Posted Monday, August 31, 2015.

For a few years now, the USPTO has been accepting requests for prioritized examination of patent applications under its Track One program. The Track One program is described more fully here, and enables an applicant to possibly receive a patent within a year of filing, instead of in the normal timeline.

As of July 2015, the “normal timeline” means that a patent will issue or go abandoned on average in 26.6 months. However, the USPTO’s stated goal of the Track One program is for the patent to issue or go abandoned inside 12 months, and I have personally obtained patents for clients in as little as five months with Track One. I am a big fan of prioritized examination via the Track One program.

However, Track One is not available for applications which begin as international applications and then enter the U.S. National Stage. Applicants with foreign filings could file a Track One application concurrent with the international (PCT) application, but this can be kind of costly since PCT applications themselves have expensive filing fees. Some applicants prefer to go the PCT route I wrote about here, and not seek the patent in the US until later. That approach spreads the costs out.

Let’s say you file a PCT application, then wait the 30 months until the deadline for filing a national stage application in the U.S. And at the time of the U.S. national stage entry, you would like prioritized examination. How can you do that? The USPTO won’t accept a Track One application for a national stage application, unless it’s an RCE (usually filed after a Final Office Action – read more here).

The answer is: file the national stage application at the USPTO, and then file a U.S. continuation application which claims priority to the national stage application (read more about continuing patent applications here). You can then request prioritized examination of the continuation application, pay the Track One surcharge, and get faster US examination of your application even though it began as a PCT application.

At that point you have two applications pending. You could even change the claims in one application or the other and have claims to two different inventions examined via this process.

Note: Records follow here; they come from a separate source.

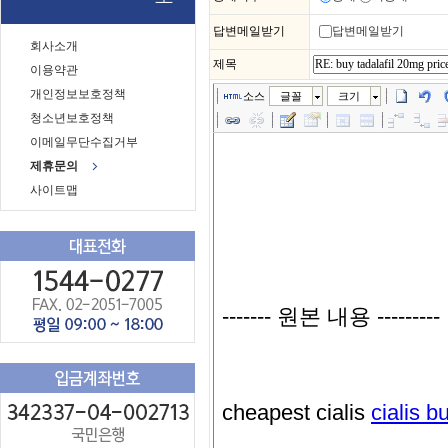
답변메일받기
답변메일받기
회사소개
제목
이용약관
개인정보보호정책
소스
글꼴
크기
청소년보호정책
이메일무단수집거부
제휴문의
사이트맵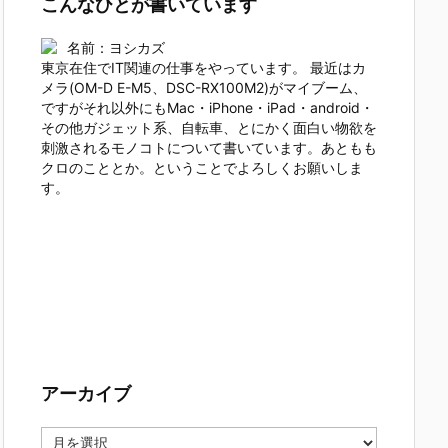
こんなひとが書いています
名前：ヨシカズ
東京在住でIT関連の仕事をやっています。 最近はカ
メラ(OM-D E-M5、DSC-RX100M2)がマイブーム、
ですがそれ以外にもMac・iPhone・iPad・android・
その他ガジェット系、自転車、とにかく面白い物欲を
刺激されるモノコトについて書いています。あともも
クロのこととか。ということでよろしくお願いしま
す。
アーカイブ
ア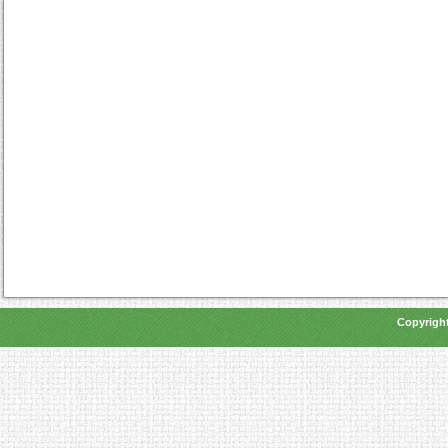
Copyright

You will likely receive an answer first on the application you filed second, but my experience is that once the Track One application is examined, if the same examiner is assigned to both you usually get the initial application examined very quickly afterwards (possibly sooner than you would otherwise).

I have used this strategy successfully to accelerate examination of inventions disclosed in national stage applications, even though the USPTO states they won’t accept a Track One request for such an application.